Scamaloupolis: we are on our knees in the UK and I think it’s beginning to show. The shiny new office only went so far as a distraction. Please help!
Fat Controller: oh FFS what has happened to the UK? Look, I tell you what, I’ll create an award called the Spirit Booby Prize which I’ll award to the UK. It will be all about “one team” blah blah. When I’m on stage I’ll say ‘who has won the spirit award????!!”. Then I’ll mention a couple of successful countries like Hungary and Japan. Then I’ll award it to the UK team so it looks like it’s all about great teams and potential, “get in first as we start our journey” etc etc. BUT your side of the bargain is you’ve got to get them making lots of noise and chanting together. I want to see the full distraction tactic. They mustn’t see the car crash up ahead.
Scamaloupolis: will there be a free lip balm for the winners or shall I print some certificates off?
Fat Controller: Fuck no! I’m not having you waste printer ink on those has-beens. In fact get a job lot of those stripy tops and charge the fuckers for them.
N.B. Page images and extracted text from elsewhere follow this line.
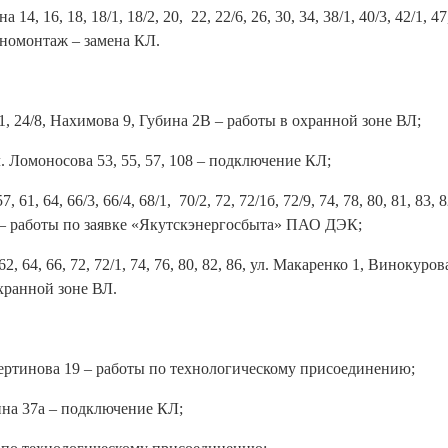
14, 16, 18, 18/1, 18/2, 20, 22, 22/6, 26, 30, 34, 38/1, 40/3, 42/1, 47
иномонтаж – замена КЛ.
1, 24/8, Нахимова 9, Губина 2В – работы в охранной зоне ВЛ;
ул. Ломоносова 53, 55, 57, 108 – подключение КЛ;
, 61, 64, 66/3, 66/4, 68/1, 70/2, 72, 72/1б, 72/9, 74, 78, 80, 81, 83, 8
 29 — работы по заявке «Якутскэнергосбыта» ПАО ДЭК;
62, 64, 66, 72, 72/1, 74, 76, 80, 82, 86, ул. Макаренко 1, Винокуров
 охранной зоне ВЛ.
ьбертинова 19 – работы по технологическому присоединению;
бина 37а – подключение КЛ;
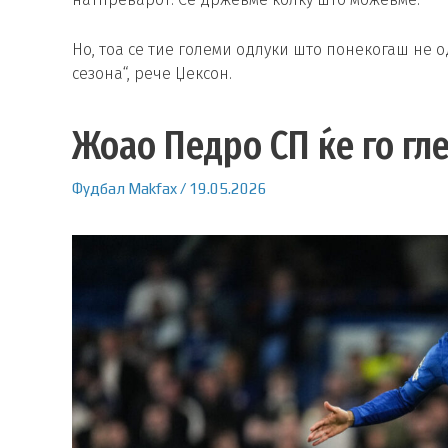
Но, тоа се тие големи одлуки што понекогаш не о
сезона“, рече Џексон.
Жоао Педро СП ќе го гле
Фудбал
Makfax
/
19.05.2026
Get some other shit and charge them for that too.
Scamaloupolis: but what if they still can’t afford to buy from themselves when we get back to the UK?
Fat Controller: I don’t know…let’s tell them that they can be promoted quicker if they buy more stuff from themselves and recruit anything with a pulse. Just do your zany manic thing until they’re so confused they’re recruiting themselves whenever they catch their reflection in the mirror. We’ve put a load of the usual crap in different packaging so get them to buy that by the tonne. Oh, and make it work or you’ll need some of that printer ink for your resignation letter.